Desamparado y decepcionado. Así es como asegura sentirse Martín García Toro, encargado de obras del Ayuntamiento de Navalmoral desde hace más de 40 años, por el trato que asegura está recibiendo del gobierno municipal. La decepción le viene al no reconocer el Consistorio el derecho a la defensa jurídica contemplado en el acuerdo-convenio de la entidad con sus empleados por sucesos acaecidos en su puesto de trabajo.

Los hechos se remontan al 27 de mayo de 2019 -según recuerda en un escrito presentado en el Registro General- cuando fue agredido por el marido de una empleada del Plan de Fomento de Empleo Agrario que estaba a su cargo, y a la que recriminó por no haberse reincorporado a su puesto tras asistir a una consulta médica.
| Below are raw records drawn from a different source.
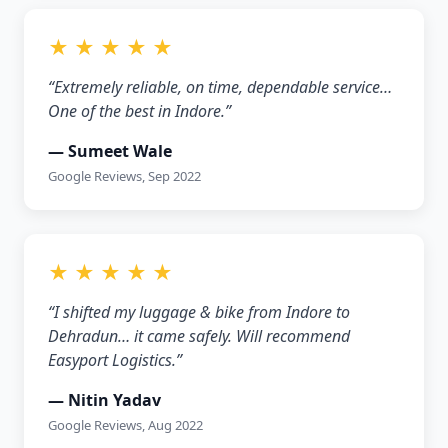
★ ★ ★ ★ ★
“Extremely reliable, on time, dependable service…
One of the best in Indore.”
— Sumeet Wale
Google Reviews, Sep 2022
★ ★ ★ ★ ★
“I shifted my luggage & bike from Indore to
Dehradun… it came safely. Will recommend
Easyport Logistics.”
— Nitin Yadav
Google Reviews, Aug 2022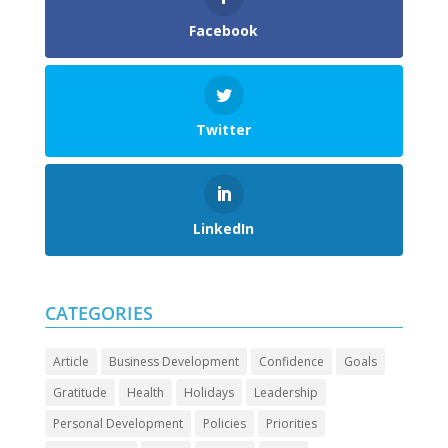
Facebook
Twitter
LinkedIn
CATEGORIES
Article
Business Development
Confidence
Goals
Gratitude
Health
Holidays
Leadership
Personal Development
Policies
Priorities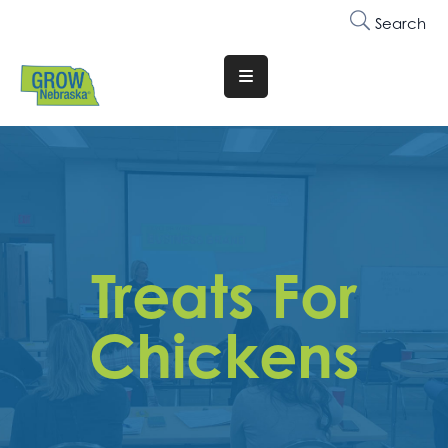
Search
Translate
Website
Who
We
Are
Why
Treats For
Join
Membership
Chickens
Trainings
&
Events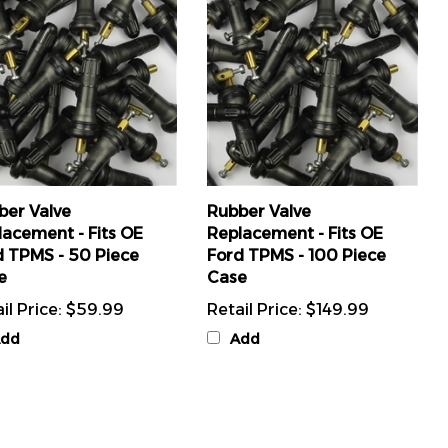
ber Valve
Rubber Valve
lacement - Fits OE
Replacement - Fits OE
d TPMS - 50 Piece
Ford TPMS - 100 Piece
e
Case
il Price:
$59.99
Retail Price:
$149.99
dd
Add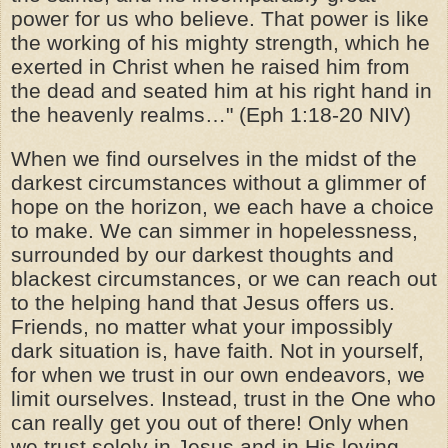
power for us who believe. That power is like
the working of his mighty strength, which he
exerted in Christ when he raised him from
the dead and seated him at his right hand in
the heavenly realms…" (Eph 1:18-20 NIV)
When we find ourselves in the midst of the
darkest circumstances without a glimmer of
hope on the horizon, we each have a choice
to make. We can simmer in hopelessness,
surrounded by our darkest thoughts and
blackest circumstances, or we can reach out
to the helping hand that Jesus offers us.
Friends, no matter what your impossibly
dark situation is, have faith. Not in yourself,
for when we trust in our own endeavors, we
limit ourselves. Instead, trust in the One who
can really get you out of there! Only when
we trust solely in Jesus and in His loving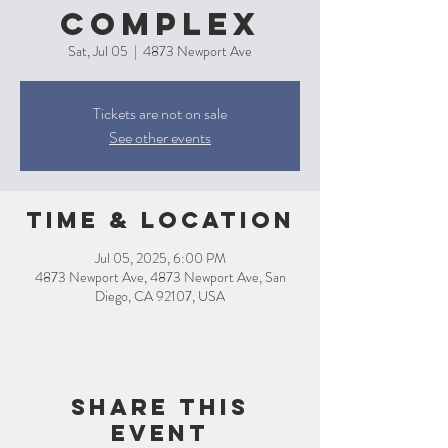
Complex
Sat, Jul 05
  |  
4873 Newport Ave
Tickets are not on sale
See other events
Time & Location
Jul 05, 2025, 6:00 PM
4873 Newport Ave, 4873 Newport Ave, San
Diego, CA 92107, USA
Share this
event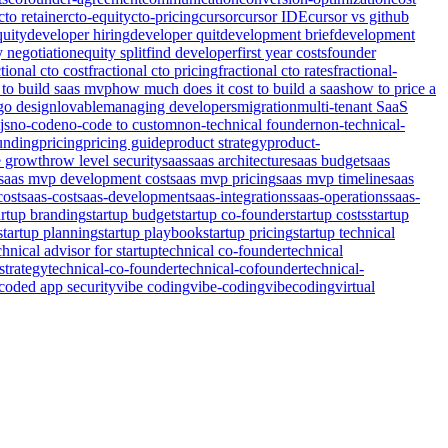
cto retainer
cto-equity
cto-pricing
cursor
cursor IDE
cursor vs github
quity
developer hiring
developer quit
development brief
development
y negotiation
equity split
find developer
first year costs
founder
ctional cto cost
fractional cto pricing
fractional cto rates
fractional-
to build saas mvp
how much does it cost to build a saas
how to price a
go design
lovable
managing developers
migration
multi-tenant SaaS
js
no-code
no-code to custom
non-technical founder
non-technical-
unding
pricing
pricing guide
product strategy
product-
e growth
row level security
saas
saas architecture
saas budget
saas
saas mvp development cost
saas mvp pricing
saas mvp timeline
saas
cost
saas-cost
saas-development
saas-integrations
saas-operations
saas-
artup branding
startup budget
startup co-founder
startup costs
startup
startup planning
startup playbook
startup pricing
startup technical
chnical advisor for startup
technical co-founder
technical
strategy
technical-co-founder
technical-cofounder
technical-
coded app security
vibe coding
vibe-coding
vibecoding
virtual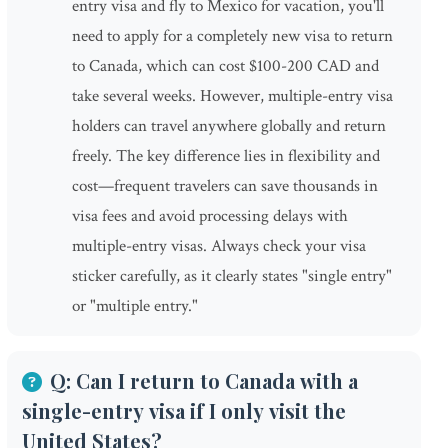
entry visa and fly to Mexico for vacation, you'll
need to apply for a completely new visa to return
to Canada, which can cost $100-200 CAD and
take several weeks. However, multiple-entry visa
holders can travel anywhere globally and return
freely. The key difference lies in flexibility and
cost—frequent travelers can save thousands in
visa fees and avoid processing delays with
multiple-entry visas. Always check your visa
sticker carefully, as it clearly states "single entry"
or "multiple entry."
Q: Can I return to Canada with a
single-entry visa if I only visit the
United States?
Por ello interpuso una denuncia ante la Guardia Civil contra el agresor, a la vez que informó a la oficina de Prevención de Riesgos Laborales del Ayuntamiento, reclamando ante ella atención jurídica por el inminente juicio que se iba a celebrar. «Pero ante los silencios y largas por la parte política, me tuve que buscar un abogado a nivel particular», señala.

Una vez celebrado el juicio, con fallo favorable a Martín, explica que le toca abonar al jurista la parte de sus servicios –no comprendida en la condena a costas del denunciado- al no hacerlo el Ayuntamiento, «aún a sabiendas de lo ocurrido y del apoyo que recibí de mis compañeros, que se concentraron en plaza de España para solidarizarse conmigo y rechazar la agresión».

García Toro añade que por acuerdo de los abogados, recibió una indemnización de 1.900 euros por las lesiones que le causó la agresión en la frente. Sin embargo estima en unos 1.400 euros los costes que le ha supuesto el juicio entre el abogado, el procurador o los dos desplazamientos que tuvo que hacer a Plasencia. Y eso es lo que ha solicitado al Ayuntamiento y le han rechazado, aunque realmente serían unos 700 euros porque del resto reconoce no tener facturas porque no sabía que podía presentarlas.

La versión del Ayuntamiento es diferente, al asegurar que en su día pusieron a su disposición los servicios del gabinete jurídico que tiene contratado, pero que no aceptó y prefirió ir por otra vía. Algo que niega al afectado, añadiendo que no le quedó más remedio que buscarse un letrado tras varios intentos sin que le hicieran caso «y tengo testigos y lo puedo demostrar».

Decepción tras 41 años

Ese es el motivo por el que se siente desamparado. Después está la decepción, por entender que después de 41 años de servicio, y a solo unos meses de jubilarse, no merece el trato que está recibiendo.

«Hasta el punto que no me han preguntado nunca por mi estado después de la agresión», se lamenta.